Confinement and fractional charges in atoms

Question

In (quasi) stable atoms the positive and negative charges form "charged" clouds, which can be represented as fractionally charged sub-clouds. In order to observe them as such, we have to have the same atomic state in the in- and out-states, i.e., we have to deal with elastic scattering in the first Born approximation. Then no atomic "polarization" effects are present. Let us consider for simplicity a large-angle scattering, i.e., scattering from the positive-charge sub-clouds (see formula (3) in this paper and here):

$$\text{scattering amplitude}\propto\int{|\psi_{nlm}(\vec{r}_a)|^2\text{e}^{\text{i}\frac{m_e}{M_A}\vec{q}\sum \vec{r}_a}d\tau}$$

This integral is just a sum of integrations over different sub-clouds.

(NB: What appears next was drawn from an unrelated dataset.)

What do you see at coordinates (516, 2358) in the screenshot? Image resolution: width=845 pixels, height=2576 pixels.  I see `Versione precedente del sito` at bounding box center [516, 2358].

If one manages to prepare the target atoms in a certain polarized state $|n,l,m\rangle$ (in order not to average over different $l_z$ projections), the resulting cross section will be an elastic cross section of scattering from fractionally charged atomic sub-clouds. However, and let us not forget it, this will be an inclusive (or deep inelastic) scattering with respect to the soft photon emissions, which carry away a tiny portion of the total transferred energy/momentum $|\vec{q}|$.

Such fractionally charged sub-clouds are confined in atoms and are never observed independently of atoms, just like quarks. I wonder whether this analogy between quarks and the "usual" sub-clouds is deep or superficial, to your opinion.